- [TASK GOAL] Among the entries below, find the lines that hold the word "Edit" and report them.

● ● ●

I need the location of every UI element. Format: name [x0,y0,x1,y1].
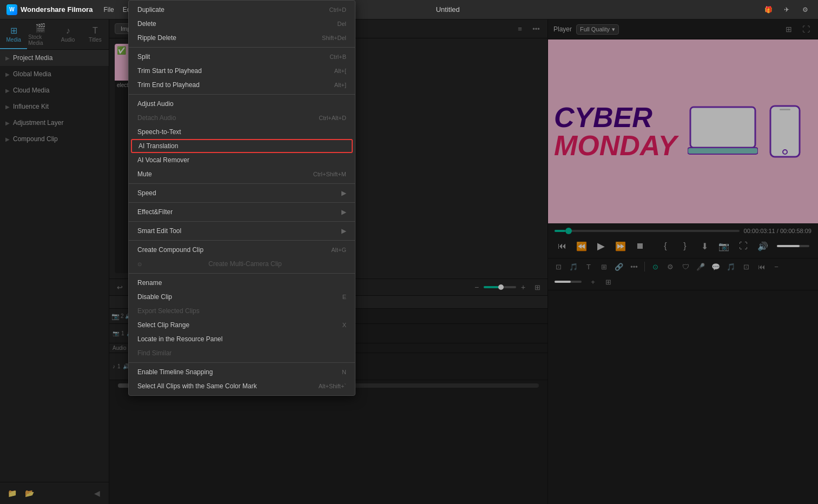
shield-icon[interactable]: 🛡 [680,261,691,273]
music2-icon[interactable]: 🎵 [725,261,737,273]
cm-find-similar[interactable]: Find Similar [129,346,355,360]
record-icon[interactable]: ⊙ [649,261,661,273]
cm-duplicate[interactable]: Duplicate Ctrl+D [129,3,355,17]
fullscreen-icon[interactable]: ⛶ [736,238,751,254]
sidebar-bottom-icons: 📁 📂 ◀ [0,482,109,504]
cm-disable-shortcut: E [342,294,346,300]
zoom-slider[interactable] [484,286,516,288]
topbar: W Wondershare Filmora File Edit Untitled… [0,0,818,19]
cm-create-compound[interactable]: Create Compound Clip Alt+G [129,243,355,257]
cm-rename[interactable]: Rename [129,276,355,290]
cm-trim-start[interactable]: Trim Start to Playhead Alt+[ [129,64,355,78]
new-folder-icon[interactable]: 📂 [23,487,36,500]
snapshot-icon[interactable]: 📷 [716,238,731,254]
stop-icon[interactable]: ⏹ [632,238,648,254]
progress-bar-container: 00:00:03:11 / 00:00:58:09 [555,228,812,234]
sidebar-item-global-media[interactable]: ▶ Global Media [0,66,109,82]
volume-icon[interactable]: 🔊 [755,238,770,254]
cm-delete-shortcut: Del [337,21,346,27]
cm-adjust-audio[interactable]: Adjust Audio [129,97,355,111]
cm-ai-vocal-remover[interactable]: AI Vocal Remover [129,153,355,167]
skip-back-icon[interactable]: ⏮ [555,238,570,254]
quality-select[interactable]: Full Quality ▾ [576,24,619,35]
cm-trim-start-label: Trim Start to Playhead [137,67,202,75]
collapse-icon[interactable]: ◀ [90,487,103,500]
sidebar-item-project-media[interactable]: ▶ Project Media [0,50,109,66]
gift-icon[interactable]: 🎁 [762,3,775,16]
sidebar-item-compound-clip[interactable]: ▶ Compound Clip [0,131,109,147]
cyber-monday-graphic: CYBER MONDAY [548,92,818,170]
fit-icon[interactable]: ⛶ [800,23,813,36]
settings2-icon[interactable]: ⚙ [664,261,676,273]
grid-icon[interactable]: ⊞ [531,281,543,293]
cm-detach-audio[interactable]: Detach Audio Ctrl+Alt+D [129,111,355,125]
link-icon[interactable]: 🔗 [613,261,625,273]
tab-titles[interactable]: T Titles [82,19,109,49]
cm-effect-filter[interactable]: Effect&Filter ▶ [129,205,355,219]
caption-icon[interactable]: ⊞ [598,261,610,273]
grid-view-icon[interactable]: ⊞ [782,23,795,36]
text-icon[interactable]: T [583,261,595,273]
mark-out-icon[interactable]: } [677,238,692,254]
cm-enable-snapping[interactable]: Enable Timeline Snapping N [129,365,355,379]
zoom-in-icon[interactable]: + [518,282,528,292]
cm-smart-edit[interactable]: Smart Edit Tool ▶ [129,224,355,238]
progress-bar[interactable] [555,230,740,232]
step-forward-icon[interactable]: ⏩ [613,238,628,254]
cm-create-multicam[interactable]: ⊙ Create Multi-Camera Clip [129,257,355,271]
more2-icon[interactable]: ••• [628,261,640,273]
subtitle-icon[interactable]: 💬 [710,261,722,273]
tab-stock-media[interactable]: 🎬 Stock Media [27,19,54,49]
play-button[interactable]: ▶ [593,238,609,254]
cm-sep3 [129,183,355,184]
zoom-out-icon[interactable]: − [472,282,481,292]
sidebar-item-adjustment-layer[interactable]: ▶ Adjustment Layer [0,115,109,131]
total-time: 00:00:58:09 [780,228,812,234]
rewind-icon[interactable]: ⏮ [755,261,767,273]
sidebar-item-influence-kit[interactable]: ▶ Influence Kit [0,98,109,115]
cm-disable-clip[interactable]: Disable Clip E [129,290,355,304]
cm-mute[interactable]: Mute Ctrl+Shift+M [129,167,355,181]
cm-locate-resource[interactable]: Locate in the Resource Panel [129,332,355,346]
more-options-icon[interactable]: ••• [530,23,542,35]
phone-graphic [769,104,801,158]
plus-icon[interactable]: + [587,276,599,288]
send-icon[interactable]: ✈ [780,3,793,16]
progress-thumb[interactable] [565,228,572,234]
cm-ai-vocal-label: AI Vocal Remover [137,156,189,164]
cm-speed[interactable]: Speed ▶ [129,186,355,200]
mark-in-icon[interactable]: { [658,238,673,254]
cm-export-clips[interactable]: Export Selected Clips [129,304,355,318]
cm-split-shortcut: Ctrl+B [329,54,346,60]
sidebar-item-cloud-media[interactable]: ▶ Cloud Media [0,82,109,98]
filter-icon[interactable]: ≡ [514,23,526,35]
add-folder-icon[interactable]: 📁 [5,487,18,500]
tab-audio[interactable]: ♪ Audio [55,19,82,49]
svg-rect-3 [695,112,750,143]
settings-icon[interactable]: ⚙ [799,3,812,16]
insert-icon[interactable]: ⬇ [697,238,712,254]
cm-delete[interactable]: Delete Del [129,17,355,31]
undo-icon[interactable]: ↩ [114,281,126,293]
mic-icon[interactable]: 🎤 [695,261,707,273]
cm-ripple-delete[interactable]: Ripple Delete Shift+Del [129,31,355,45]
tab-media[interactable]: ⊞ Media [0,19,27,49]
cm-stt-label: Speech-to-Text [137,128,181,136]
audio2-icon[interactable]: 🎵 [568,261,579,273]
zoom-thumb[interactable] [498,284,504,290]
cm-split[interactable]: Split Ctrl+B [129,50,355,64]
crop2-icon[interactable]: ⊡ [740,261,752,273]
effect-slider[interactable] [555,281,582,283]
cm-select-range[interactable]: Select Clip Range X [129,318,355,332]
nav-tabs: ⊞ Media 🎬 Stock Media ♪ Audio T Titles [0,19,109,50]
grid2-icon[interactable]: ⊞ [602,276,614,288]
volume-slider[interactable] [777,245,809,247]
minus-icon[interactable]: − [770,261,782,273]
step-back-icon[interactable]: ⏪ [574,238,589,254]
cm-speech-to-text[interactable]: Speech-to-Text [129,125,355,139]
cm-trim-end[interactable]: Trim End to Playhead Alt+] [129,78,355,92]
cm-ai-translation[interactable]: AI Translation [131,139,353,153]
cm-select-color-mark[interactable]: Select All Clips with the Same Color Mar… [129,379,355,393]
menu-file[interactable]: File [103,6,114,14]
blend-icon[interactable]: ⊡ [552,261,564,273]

● ● ●

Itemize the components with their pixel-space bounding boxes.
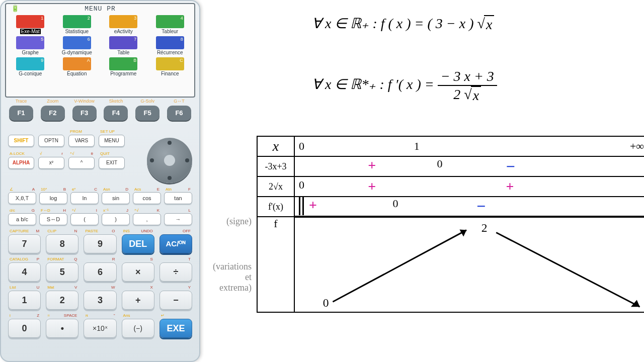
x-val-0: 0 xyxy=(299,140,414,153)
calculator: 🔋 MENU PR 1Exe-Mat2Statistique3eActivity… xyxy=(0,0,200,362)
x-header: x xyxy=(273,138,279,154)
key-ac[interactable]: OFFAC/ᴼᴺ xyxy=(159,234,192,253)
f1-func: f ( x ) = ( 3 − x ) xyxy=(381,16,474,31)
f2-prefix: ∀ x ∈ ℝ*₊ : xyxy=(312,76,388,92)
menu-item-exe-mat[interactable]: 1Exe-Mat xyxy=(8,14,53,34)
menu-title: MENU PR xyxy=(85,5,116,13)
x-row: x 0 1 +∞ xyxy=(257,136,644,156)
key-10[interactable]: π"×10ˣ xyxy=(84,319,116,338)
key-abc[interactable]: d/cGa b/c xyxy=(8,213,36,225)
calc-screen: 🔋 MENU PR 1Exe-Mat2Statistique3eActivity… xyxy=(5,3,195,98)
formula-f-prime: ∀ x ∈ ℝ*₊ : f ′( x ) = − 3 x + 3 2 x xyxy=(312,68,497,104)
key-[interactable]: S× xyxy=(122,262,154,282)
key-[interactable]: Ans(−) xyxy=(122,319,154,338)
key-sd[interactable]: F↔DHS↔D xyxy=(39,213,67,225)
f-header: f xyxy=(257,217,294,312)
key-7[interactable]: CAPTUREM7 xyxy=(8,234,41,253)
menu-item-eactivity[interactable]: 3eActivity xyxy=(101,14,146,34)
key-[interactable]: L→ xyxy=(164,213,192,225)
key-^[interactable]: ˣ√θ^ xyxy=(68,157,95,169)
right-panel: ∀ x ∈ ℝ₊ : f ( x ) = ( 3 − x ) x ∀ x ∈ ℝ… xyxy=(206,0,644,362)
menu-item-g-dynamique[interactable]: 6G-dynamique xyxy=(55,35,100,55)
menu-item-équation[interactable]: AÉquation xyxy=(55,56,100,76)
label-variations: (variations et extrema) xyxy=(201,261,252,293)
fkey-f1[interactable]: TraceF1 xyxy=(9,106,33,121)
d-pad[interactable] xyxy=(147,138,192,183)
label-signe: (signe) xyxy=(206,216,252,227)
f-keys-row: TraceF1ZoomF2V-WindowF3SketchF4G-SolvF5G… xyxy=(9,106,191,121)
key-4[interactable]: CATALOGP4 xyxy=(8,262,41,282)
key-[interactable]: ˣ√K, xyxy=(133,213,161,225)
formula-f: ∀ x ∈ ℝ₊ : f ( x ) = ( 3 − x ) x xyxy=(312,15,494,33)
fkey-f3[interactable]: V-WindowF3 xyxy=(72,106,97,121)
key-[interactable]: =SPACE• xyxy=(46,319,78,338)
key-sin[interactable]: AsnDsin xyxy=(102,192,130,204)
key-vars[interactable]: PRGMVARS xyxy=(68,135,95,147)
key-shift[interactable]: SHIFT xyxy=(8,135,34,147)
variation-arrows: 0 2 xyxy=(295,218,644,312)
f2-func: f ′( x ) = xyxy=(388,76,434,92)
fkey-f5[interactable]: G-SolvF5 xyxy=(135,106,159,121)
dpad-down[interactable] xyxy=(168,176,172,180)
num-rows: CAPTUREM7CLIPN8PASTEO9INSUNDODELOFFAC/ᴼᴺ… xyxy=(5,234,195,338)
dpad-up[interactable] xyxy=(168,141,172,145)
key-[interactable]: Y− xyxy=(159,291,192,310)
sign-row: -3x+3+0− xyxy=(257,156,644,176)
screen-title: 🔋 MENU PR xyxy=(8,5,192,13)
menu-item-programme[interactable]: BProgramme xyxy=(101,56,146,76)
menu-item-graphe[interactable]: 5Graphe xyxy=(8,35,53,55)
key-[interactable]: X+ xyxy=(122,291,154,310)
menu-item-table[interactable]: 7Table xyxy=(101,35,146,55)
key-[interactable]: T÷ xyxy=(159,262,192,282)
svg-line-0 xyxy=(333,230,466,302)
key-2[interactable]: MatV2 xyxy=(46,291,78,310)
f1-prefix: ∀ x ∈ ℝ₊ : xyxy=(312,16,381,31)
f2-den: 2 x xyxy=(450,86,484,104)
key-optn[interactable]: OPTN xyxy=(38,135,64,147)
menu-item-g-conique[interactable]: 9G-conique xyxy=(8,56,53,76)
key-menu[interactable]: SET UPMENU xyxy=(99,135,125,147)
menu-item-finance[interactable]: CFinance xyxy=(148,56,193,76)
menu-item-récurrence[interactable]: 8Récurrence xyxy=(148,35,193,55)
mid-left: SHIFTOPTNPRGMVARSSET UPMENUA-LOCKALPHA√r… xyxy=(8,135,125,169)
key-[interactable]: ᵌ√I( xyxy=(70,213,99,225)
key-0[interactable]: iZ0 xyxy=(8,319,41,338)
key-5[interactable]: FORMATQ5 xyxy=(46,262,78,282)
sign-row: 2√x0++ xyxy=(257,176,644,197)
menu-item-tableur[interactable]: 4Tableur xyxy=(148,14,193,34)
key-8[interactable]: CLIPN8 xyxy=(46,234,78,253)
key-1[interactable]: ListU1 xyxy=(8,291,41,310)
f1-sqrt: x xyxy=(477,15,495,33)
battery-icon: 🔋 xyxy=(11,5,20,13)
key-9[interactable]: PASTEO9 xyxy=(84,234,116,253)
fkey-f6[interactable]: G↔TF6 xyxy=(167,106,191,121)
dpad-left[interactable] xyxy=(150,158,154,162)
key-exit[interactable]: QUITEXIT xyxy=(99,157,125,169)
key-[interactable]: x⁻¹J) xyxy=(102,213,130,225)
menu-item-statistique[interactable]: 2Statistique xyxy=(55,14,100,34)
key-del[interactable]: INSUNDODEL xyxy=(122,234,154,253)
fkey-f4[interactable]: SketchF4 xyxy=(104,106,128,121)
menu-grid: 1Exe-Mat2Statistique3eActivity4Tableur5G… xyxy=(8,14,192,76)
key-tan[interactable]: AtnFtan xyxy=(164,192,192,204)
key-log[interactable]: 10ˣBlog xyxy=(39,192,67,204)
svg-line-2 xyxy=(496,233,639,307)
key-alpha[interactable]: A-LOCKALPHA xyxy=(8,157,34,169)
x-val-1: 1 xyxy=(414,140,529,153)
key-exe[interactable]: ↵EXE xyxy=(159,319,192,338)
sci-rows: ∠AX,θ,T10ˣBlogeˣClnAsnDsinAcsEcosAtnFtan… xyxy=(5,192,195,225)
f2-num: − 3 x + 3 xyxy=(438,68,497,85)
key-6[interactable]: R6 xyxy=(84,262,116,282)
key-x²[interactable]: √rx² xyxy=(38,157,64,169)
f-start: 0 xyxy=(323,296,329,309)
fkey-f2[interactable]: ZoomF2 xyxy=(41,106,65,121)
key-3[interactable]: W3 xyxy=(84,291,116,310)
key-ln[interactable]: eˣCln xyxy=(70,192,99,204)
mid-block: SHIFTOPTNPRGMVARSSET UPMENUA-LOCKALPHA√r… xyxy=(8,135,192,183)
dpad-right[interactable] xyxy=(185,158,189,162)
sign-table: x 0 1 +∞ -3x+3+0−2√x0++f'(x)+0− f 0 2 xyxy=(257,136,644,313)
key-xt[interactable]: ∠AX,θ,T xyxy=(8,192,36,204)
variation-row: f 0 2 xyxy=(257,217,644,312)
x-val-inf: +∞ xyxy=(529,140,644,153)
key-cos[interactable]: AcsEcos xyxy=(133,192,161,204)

● ● ●

- [SOLUTION TO THIS TASK]
topbar: W Wondershare Filmora File Edit Untitled… [0,0,818,19]
cm-smart-edit[interactable]: Smart Edit Tool ▶ [129,224,355,238]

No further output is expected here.